Sunday book review – Cornerstones by Benedict Macdonald

This is, in my opinion (and why are you reading this review if you don’t want my opinion?), Benedict Macdonald’s best book to date. Yes, Rebirding (reviewed here) was a very good book, and Orchard (with Nicholas Gates, reviewed here) was perfectly OK, but this is a very, very good book.

Nine groups of species: Wild Boar, birds of prey, Beavers, whales, bees, cattle and horses, trees (!), Lynx and Wolf and humans are discussed as forces of nature.
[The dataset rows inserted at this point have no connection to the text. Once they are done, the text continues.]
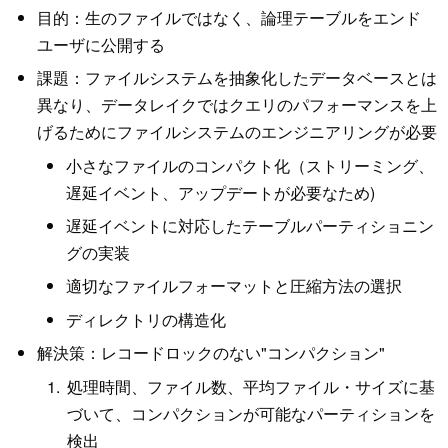
目的：生のファイルではなく、論理テーブルをエンド
ユーザに公開する
課題：ファイルシステムを抽象化したデータベースとは
異なり、データレイクではクエリのパフォーマンスを上
げるためにファイルシステムのエンジニアリングが必要
小さなファイルのコンパクト化（ストリーミング、
遅延イベント、アップデートが必要なため)
遅延イベントに対応したテーブルパーティショニン
グの実装
適切なファイルフォーマットと圧縮方法の選択
ディレクトリの構造化
解決策：レコードロックのない"コンパクション"
処理時間、ファイル数、平均ファイル・サイズに基
づいて、コンパクションが可能なパーティションを
検出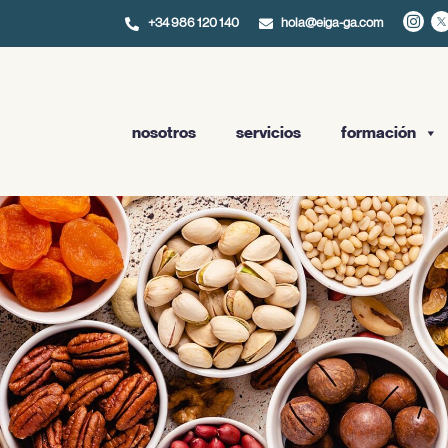
+34 986 120 140
hola@eiga-ga.com
nosotros
servicios
formación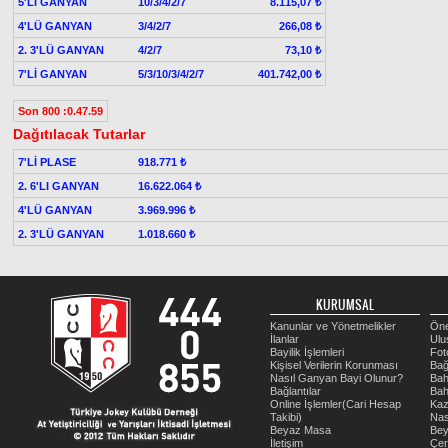
5'Lİ GANYAN
10/3/4/2/7
8.115,07 ₺
4'LÜ GANYAN
3/4/2/7
266,08 ₺
2. 3'LÜ GANYAN
4/2/7
73,10 ₺
7'Lİ GANYAN
5/3/10/3/4/2/7
401.742,00 ₺
Son 800 :0.47.59
Dağıtılacak Tutarlar
7'Lİ PLASE
918.771 ₺
2. 6'LI GANYAN
16.622.064 ₺
4'LÜ GANYAN
3.969.996 ₺
2. 3'LÜ GANYAN
1.018.660 ₺
KURUMSAL
Kanunlar ve Yönetmelikler
Öne
İlanlar
Ulu
Bayilik İşlemleri
Fot
Kişisel Verilerin Korunması
Bağ
Nasıl Ganyan Bayi Olunur?
Bah
Bağlantılar
Bah
Online İşlemler(Cari Hesap
Kaz
Takibi)
Nas
Beyaz Masa
Be
İletişim
Çer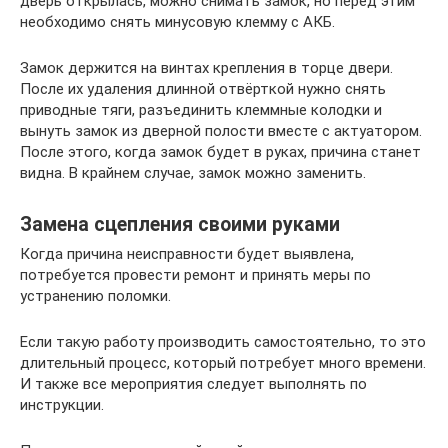
дверь открылась, можно снимать замок, но перед этим
необходимо снять минусовую клемму с АКБ.
Замок держится на винтах крепления в торце двери.
После их удаления длинной отвёрткой нужно снять
приводные тяги, разъединить клеммные колодки и
вынуть замок из дверной полости вместе с актуатором.
После этого, когда замок будет в руках, причина станет
видна. В крайнем случае, замок можно заменить.
Замена сцепления своими руками
Когда причина неисправности будет выявлена,
потребуется провести ремонт и принять меры по
устранению поломки.
Если такую работу производить самостоятельно, то это
длительный процесс, который потребует много времени.
И также все мероприятия следует выполнять по
инструкции.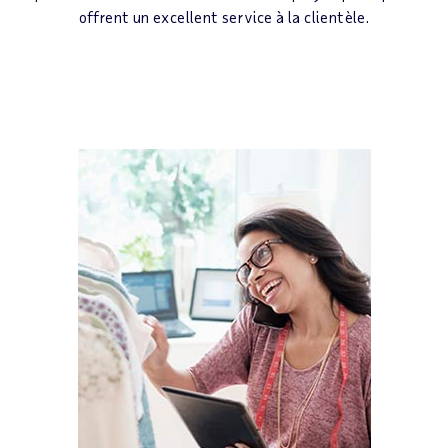
offrent un excellent service à la clientèle.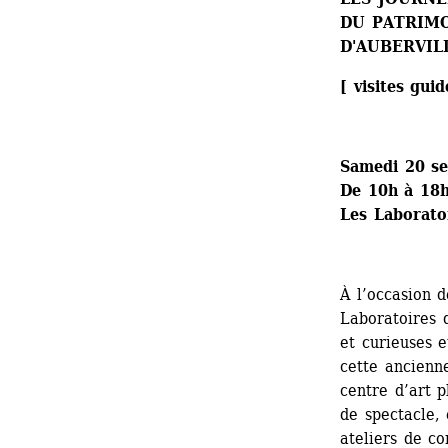
DU PATRIMO
D'AUBERVIL
[ visites gui
Samedi 20 s
De 10h à 18
Les Laboratoi
À l’occasion d
Laboratoires d
et curieuses e
cette ancienne
centre d’art p
de spectacle, 
ateliers de co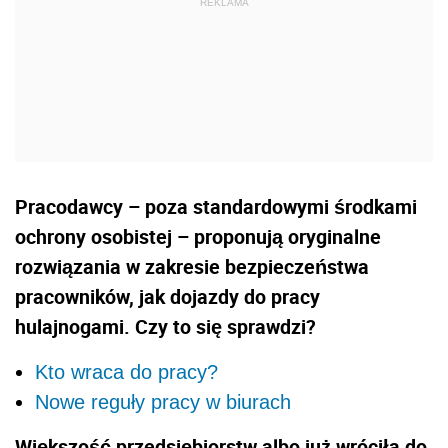
Pracodawcy – poza standardowymi środkami
ochrony osobistej – proponują oryginalne
rozwiązania w zakresie bezpieczeństwa
pracowników, jak dojazdy do pracy
hulajnogami. Czy to się sprawdzi?
Kto wraca do pracy?
Nowe reguły pracy w biurach
Większość przedsiębiorstw albo już wróciła do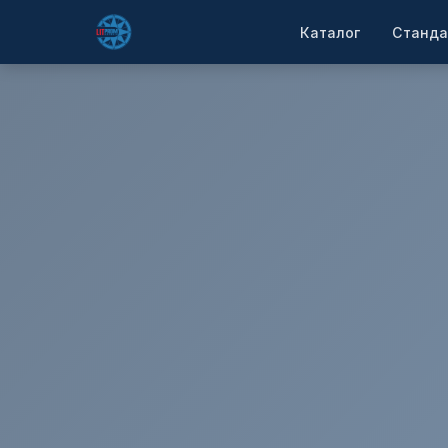
Каталог
Станда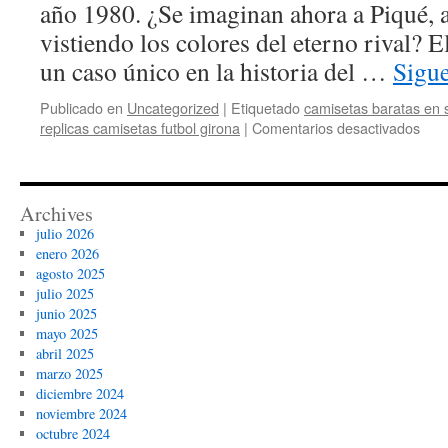
año 1980. ¿Se imaginan ahora a Piqué, 
vistiendo los colores del eterno rival? 
un caso único en la historia del …
Sigu
Publicado en
Uncategorized
|
Etiquetado
camisetas baratas en s
en
replicas camisetas futbol girona
|
Comentarios desactivados
com
cami
nba
cont
Archives
julio 2026
enero 2026
agosto 2025
julio 2025
junio 2025
mayo 2025
abril 2025
marzo 2025
diciembre 2024
noviembre 2024
octubre 2024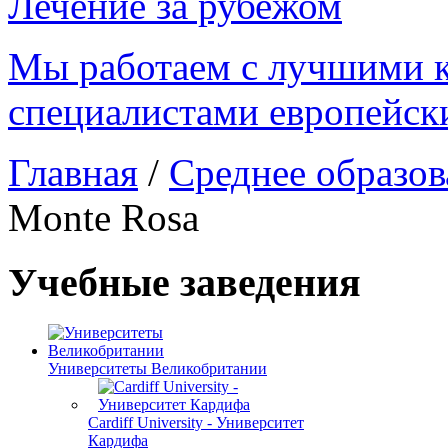
Лечение за рубежом
Мы работаем с лучшими 
специалистами европейск
Главная
/
Среднее образо
Monte Rosa
Учебные заведения
Университеты Великобритании
Cardiff University - Университет
Кардифа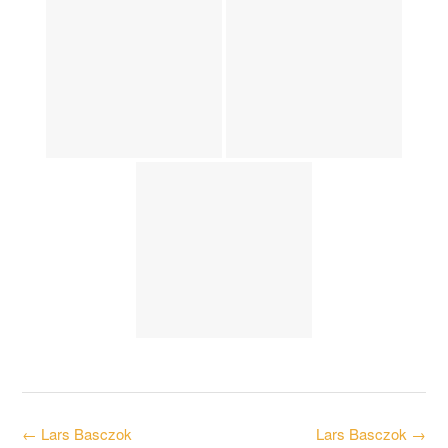
Post
←
Lars Basczok
Lars Basczok
→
The Lynx and Wolf chapter is rivetting and appears to have been very well-researched – it certainly convinced me.  But every chapter was gripping in its slightly different way.
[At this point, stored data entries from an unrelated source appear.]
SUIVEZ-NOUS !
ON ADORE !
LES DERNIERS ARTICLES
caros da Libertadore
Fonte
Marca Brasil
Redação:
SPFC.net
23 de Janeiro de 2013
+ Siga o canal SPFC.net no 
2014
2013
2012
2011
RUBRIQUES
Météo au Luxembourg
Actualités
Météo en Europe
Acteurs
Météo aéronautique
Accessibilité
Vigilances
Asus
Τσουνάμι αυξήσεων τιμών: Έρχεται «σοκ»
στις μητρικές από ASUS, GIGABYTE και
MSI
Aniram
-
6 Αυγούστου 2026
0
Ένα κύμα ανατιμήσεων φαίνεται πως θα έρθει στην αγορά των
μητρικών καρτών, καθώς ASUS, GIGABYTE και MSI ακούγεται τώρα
This is a compelling book on the subject of rewilding – you’d guessed hadn’t you?

The author appears to have travelled quite widely to write this book, and assuming he did, I totally forgive him the carbon expenditure because this book should affect the way that people think about rewilding in the severely dewilded UK. In the hands of the general public it will inspire and enthuse many to understand that rewilding can simply mean restoring a long lost ecology to parts of our country. In the hands of landowners I hope it will, on balance, help to dispel unnecessary fears and make the core conversations better informed. And in the hands of our wildlife NGOs it ought to push them towards a more enthusiastic adoption of rewilding as a core part of their work.

The writing is very good – conversational, engaging and less stilted than parts of Rebirding.  It’s a joy to read because of the subject and because of the delivery of the message.

Very highly recommended.

The cover? I like it, and especially the Willow Tit. I think the Beaver could have been slightly better done but the cover is a fine introduction to the book and attractive to boot. I’d give it 9/10.
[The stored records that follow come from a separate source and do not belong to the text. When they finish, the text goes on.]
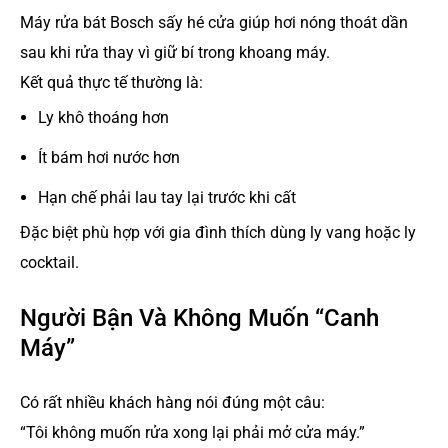
Máy rửa bát Bosch sấy hé cửa giúp hơi nóng thoát dần
sau khi rửa thay vì giữ bí trong khoang máy.
Kết quả thực tế thường là:
Ly khô thoáng hơn
Ít bám hơi nước hơn
Hạn chế phải lau tay lại trước khi cất
Đặc biệt phù hợp với gia đình thích dùng ly vang hoặc ly
cocktail.
Người Bận Và Không Muốn “Canh
Máy”
Có rất nhiều khách hàng nói đúng một câu:
“Tôi không muốn rửa xong lại phải mở cửa máy.”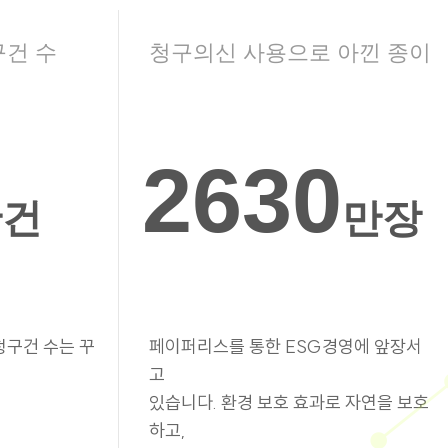
구건 수
청구의신 사용으로 아낀 종이
2630
만건
만장
청구건 수는 꾸
페이퍼리스를 통한 ESG경영에 앞장서
고
있습니다. 환경 보호 효과로 자연을 보호
하고,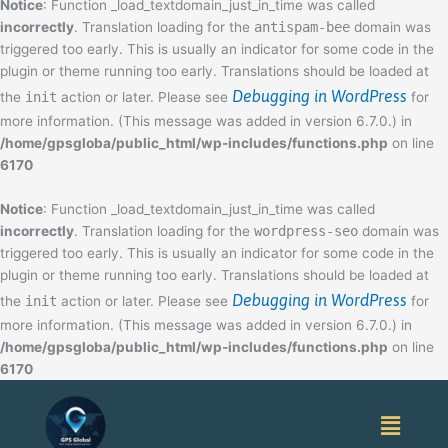
Notice
: Function _load_textdomain_just_in_time was called
incorrectly
. Translation loading for the
antispam-bee
domain was
triggered too early. This is usually an indicator for some code in the
plugin or theme running too early. Translations should be loaded at
Debugging in WordPress
the
init
action or later. Please see
for
more information. (This message was added in version 6.7.0.) in
/home/gpsgloba/public_html/wp-includes/functions.php
on line
6170
Notice
: Function _load_textdomain_just_in_time was called
incorrectly
. Translation loading for the
wordpress-seo
domain was
triggered too early. This is usually an indicator for some code in the
plugin or theme running too early. Translations should be loaded at
Debugging in WordPress
the
init
action or later. Please see
for
more information. (This message was added in version 6.7.0.) in
/home/gpsgloba/public_html/wp-includes/functions.php
on line
6170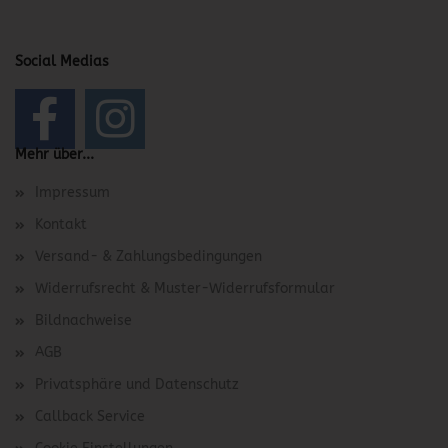
Social Medias
Mehr über...
Impressum
Kontakt
Versand- & Zahlungsbedingungen
Widerrufsrecht & Muster-Widerrufsformular
Bildnachweise
AGB
Privatsphäre und Datenschutz
Callback Service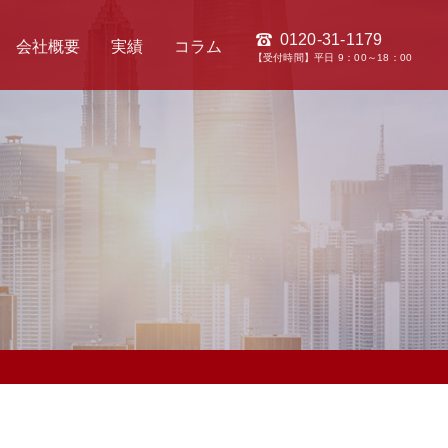
0120-31-1179
会社概要
実績
コラム
【受付時間】平日 9：00～18：00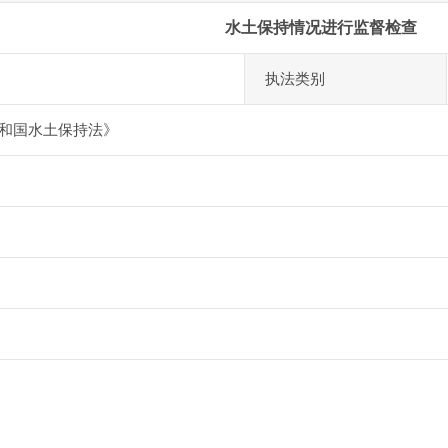
水土保持情况进行监督检查
执法类别
和国水土保持法》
Cornerstones: wild forces that can change our world by Benedict Macdonald is published by Bloomsbury.


Buy direct from Blackwell’s – a proper bookshop (and I’ll get a little bit of money from them)


2 Replies to “Sunday book review – Cornerstones by Benedict Macdonald”

  1. If this book is even better than Rebirding then it’s an absolute ‘must read’. I couldn’t help notice the black storks on the cover, I’m supposing that indicates their future breeding presence in the UK. When I was a wee boy I think my heart would have burst with excitement at the idea black storks could become a fully fledged resident species here. Potentially really exciting times if the conservation organisations embrace rewilding more actively than they’ve done and stand up to the propaganda and vested interests against it. Wales would be a very good place to start.

  2. I have just finished this and it is indeed excellent. If you see this it may be because you are thinking of reading it. Please do so.